Aside from having an up-close look at a hummingbird’s life, what has been most rewarding about caring for Sibley has been developing a relationship of trust with him and having the opportunity to share him with others. Sibley knows and responds to my voice, and readily steps into my hand or hops onto a perch when I need to move him, though I don’t handle him unnecessarily. (Although he trusts me completely, he is still a wild bird and doesn’t enjoy being touched.) He knows our routines but is comfortable in new surroundings as well.

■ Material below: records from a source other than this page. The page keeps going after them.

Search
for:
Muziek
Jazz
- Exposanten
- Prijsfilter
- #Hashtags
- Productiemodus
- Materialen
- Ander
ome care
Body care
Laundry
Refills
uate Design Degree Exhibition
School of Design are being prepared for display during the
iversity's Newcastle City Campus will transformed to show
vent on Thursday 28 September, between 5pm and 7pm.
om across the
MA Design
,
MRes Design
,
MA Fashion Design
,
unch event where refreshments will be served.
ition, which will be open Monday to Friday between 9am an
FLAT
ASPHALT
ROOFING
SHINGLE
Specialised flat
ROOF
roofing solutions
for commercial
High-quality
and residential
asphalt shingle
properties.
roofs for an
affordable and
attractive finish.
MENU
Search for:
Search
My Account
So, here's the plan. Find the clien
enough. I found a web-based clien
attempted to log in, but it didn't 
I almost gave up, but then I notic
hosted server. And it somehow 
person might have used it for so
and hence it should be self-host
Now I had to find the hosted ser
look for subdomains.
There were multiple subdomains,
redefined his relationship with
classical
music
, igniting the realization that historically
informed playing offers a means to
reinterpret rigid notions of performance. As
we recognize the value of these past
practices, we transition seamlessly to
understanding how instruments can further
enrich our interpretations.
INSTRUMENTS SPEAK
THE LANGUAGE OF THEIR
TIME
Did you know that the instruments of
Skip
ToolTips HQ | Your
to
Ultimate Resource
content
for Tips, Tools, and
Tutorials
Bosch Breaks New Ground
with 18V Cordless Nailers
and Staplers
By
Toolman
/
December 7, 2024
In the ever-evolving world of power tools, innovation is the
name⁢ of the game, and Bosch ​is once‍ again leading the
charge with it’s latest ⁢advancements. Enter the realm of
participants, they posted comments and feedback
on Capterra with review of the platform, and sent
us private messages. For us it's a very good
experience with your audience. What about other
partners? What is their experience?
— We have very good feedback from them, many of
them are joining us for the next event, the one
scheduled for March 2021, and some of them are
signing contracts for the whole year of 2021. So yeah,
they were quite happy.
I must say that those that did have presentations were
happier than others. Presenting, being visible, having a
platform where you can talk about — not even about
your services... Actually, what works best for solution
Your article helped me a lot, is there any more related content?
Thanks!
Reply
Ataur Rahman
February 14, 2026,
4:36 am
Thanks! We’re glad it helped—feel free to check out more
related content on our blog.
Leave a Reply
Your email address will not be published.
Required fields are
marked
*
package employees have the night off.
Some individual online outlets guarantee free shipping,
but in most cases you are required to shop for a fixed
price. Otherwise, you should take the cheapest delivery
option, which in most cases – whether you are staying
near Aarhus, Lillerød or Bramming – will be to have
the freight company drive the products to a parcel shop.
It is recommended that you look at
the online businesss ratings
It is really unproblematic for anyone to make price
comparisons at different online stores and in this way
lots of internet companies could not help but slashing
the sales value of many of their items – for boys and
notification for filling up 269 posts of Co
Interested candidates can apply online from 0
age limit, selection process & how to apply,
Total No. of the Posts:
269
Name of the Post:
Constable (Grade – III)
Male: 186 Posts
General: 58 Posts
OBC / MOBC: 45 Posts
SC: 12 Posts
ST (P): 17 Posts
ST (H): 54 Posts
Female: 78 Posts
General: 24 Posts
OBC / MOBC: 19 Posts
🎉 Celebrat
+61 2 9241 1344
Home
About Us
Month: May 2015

Once nervous around crowds, he is now completely at ease around people, even preening in front of an audience. And he does draw and audience! Whether we are stopped by passersby as we are walking into the Atlanta Audubon office, speaking at a garden club or school, or attending a festival with hundreds of visitors, Sibley never fails to make an impression. And while people are admiring him, I have the opportunity to talk to them about why they shouldn’t use pesticides or buy nectar with red food dye or why they should turn off unnecessary lighting at night and add native plants to their yards, as well as other ways to protect birds. Seeing this tiny, but mighty individual is both educational and inspiring, and I am grateful for opportunity to be inspired by him daily.